(THE RECORDS)

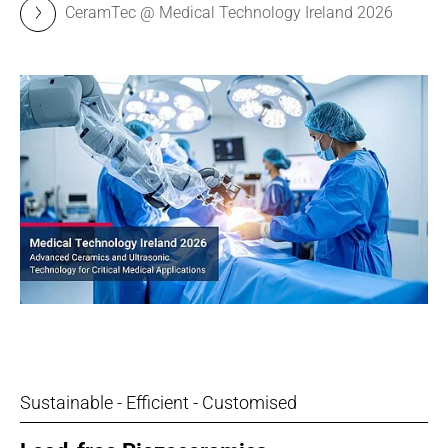
CeramTec @ Medical Technology Ireland 2026
Sustainable - Efficient - Customised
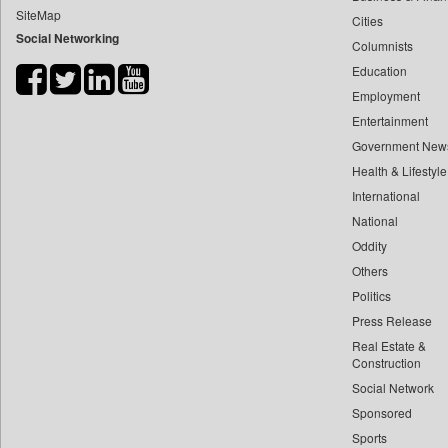
SiteMap
Cities
Bdnews24
Social Networking
Columnists
Bihar Times
Education
Biospectrum Asia
Employment
Biospectrum India
Entertainment
Bizcommunity
Government New
Brand Stories
Health & Lifestyle
Brighter Kashmir
International
National
Business Daily
Oddity
Ciol
Others
Capital Market
Politics
Car Trade India
Press Release
Central Asian News Service
Real Estate &
Construction World
Construction
Social Network
Dq Channels
Sponsored
Daily Mirror Sri Lanka
Sports
Daily Monitor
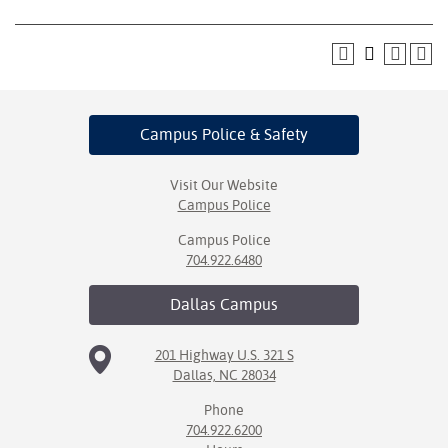
Campus Police
& Safety
Visit Our Website
Campus Police
Campus Police
704.922.6480
Dallas
Campus
201 Highway U.S. 321 S
Dallas, NC 28034
Phone
704.922.6200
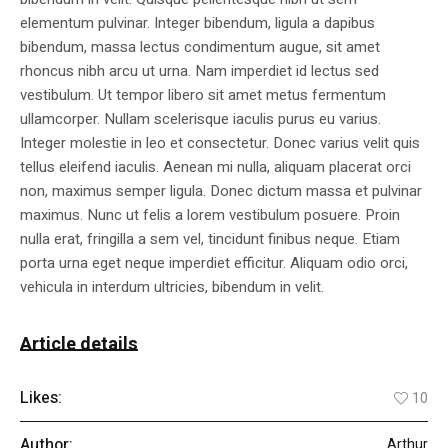
elementum pulvinar. Integer bibendum, ligula a dapibus
bibendum, massa lectus condimentum augue, sit amet
rhoncus nibh arcu ut urna. Nam imperdiet id lectus sed
vestibulum. Ut tempor libero sit amet metus fermentum
ullamcorper. Nullam scelerisque iaculis purus eu varius.
Integer molestie in leo et consectetur. Donec varius velit quis
tellus eleifend iaculis. Aenean mi nulla, aliquam placerat orci
non, maximus semper ligula. Donec dictum massa et pulvinar
maximus. Nunc ut felis a lorem vestibulum posuere. Proin
nulla erat, fringilla a sem vel, tincidunt finibus neque. Etiam
porta urna eget neque imperdiet efficitur. Aliquam odio orci,
vehicula in interdum ultricies, bibendum in velit.
Article details
Likes:
10
Author:
Arthur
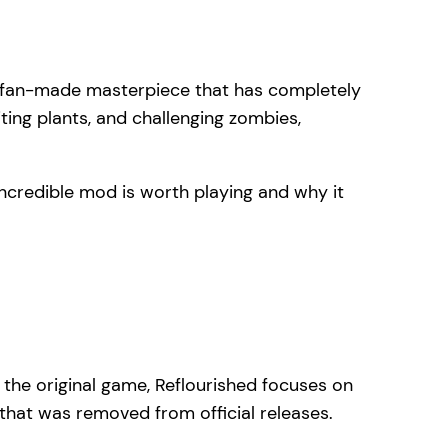
 fan-made masterpiece that has completely
ting plants, and challenging zombies,
 incredible mod is worth playing and why it
 the original game, Reflourished focuses on
that was removed from official releases.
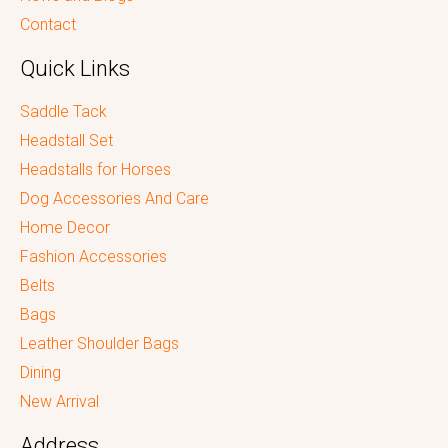
Contact
Quick Links
Saddle Tack
Headstall Set
Headstalls for Horses
Dog Accessories And Care
Home Decor
Fashion Accessories
Belts
Bags
Leather Shoulder Bags
Dining
New Arrival
Address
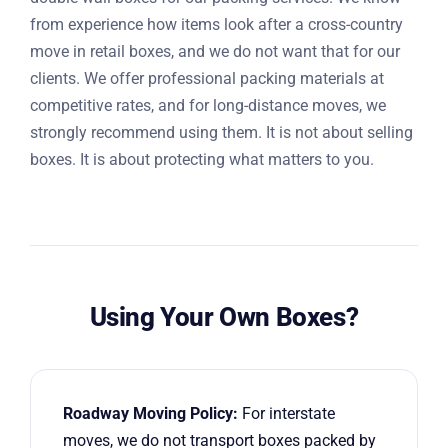
from experience how items look after a cross-country
move in retail boxes, and we do not want that for our
clients. We offer professional packing materials at
competitive rates, and for long-distance moves, we
strongly recommend using them. It is not about selling
boxes. It is about protecting what matters to you.
Using Your Own Boxes?
Roadway Moving Policy:
For interstate
moves, we do not transport boxes packed by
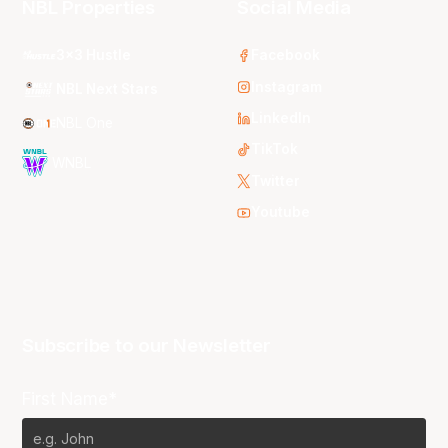
NBL Properties
Social Media
3x3 Hustle
Facebook
Instagram
NBL Next Stars
LinkedIn
NBL One
TikTok
WNBL
Twitter
Youtube
Subscribe to our Newsletter
First Name*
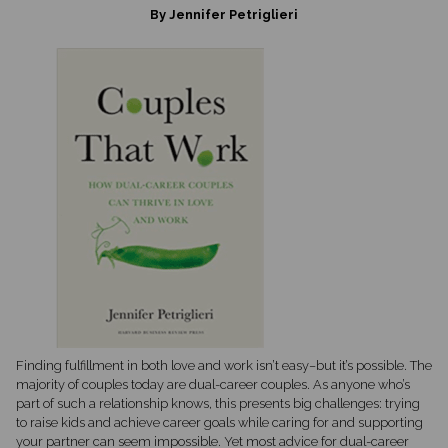
By Jennifer Petriglieri
Finding fulfillment in both love and work isn’t easy–but it’s possible. The
majority of couples today are dual-career couples. As anyone who’s
part of such a relationship knows, this presents big challenges: trying
to raise kids and achieve career goals while caring for and supporting
your partner can seem impossible. Yet most advice for dual-career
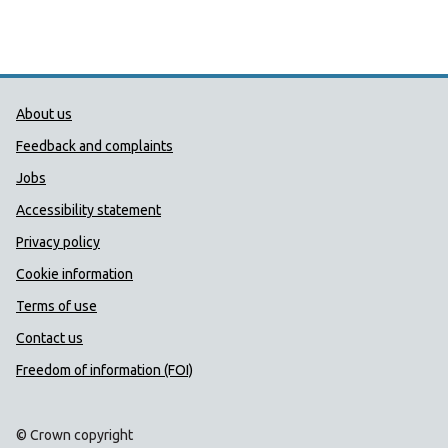
Public Health Wales Support links
About us
Feedback and complaints
Jobs
Accessibility statement
Privacy policy
Cookie information
Terms of use
Contact us
Freedom of information (FOI)
© Crown copyright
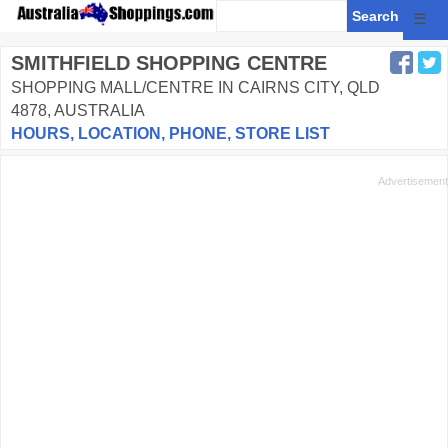
☰
SMITHFIELD SHOPPING CENTRE
SHOPPING MALL/CENTRE IN CAIRNS CITY, QLD
4878, AUSTRALIA
HOURS, LOCATION, PHONE, STORE LIST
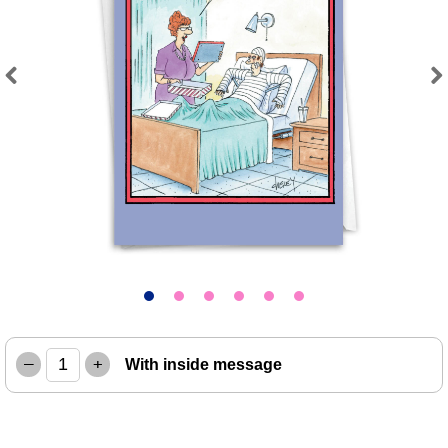
Previous
Next
–
+
With inside message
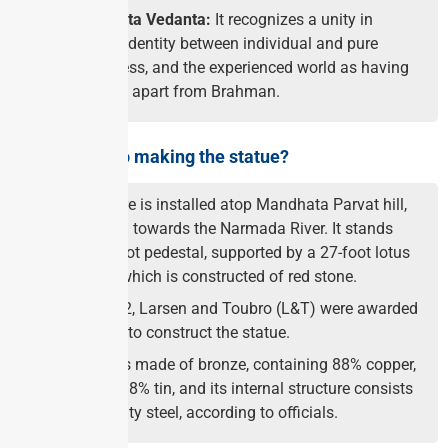
About Advaita Vedanta:
It recognizes a unity in
multiplicity, identity between individual and pure
consciousness, and the experienced world as having
no existence apart from Brahman.
What went into making the statue?
The sculpture is installed atop Mandhata Parvat hill,
facing south towards the Narmada River. It stands
atop a 54-foot pedestal, supported by a 27-foot lotus
petal base, which is constructed of red stone.
In June 2022, Larsen and Toubro (L&T) were awarded
the contract to construct the statue.
The statue is made of bronze, containing 88% copper,
4% zinc and 8% tin, and its internal structure consists
of high-quality steel, according to officials.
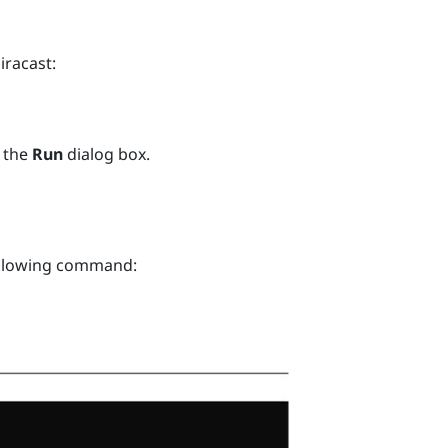
iracast
:
 the
Run
dialog box.
ollowing command:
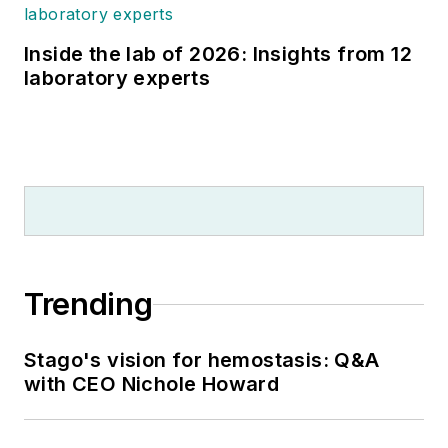
Inside the lab of 2026: Insights from 12
laboratory experts
Trending
Stago's vision for hemostasis: Q&A
with CEO Nichole Howard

(End THE RECORDS)

ABOUT THIS TASK> Starting at the top of the listing above, please restate word for word each line up to and including the one that holds "Brighter Kashmir", omitting every image.

EXERCISE ANSWER>
CeramTec @ Medical Technology Ireland 2026
Sustainable - Efficient - Customised
SiteMap
Cities
Bdnews24
Social Networking
Columnists
Bihar Times
Education
Biospectrum Asia
Employment
Biospectrum India
Entertainment
Bizcommunity
Government New
Brand Stories
Health & Lifestyle
Brighter Kashmir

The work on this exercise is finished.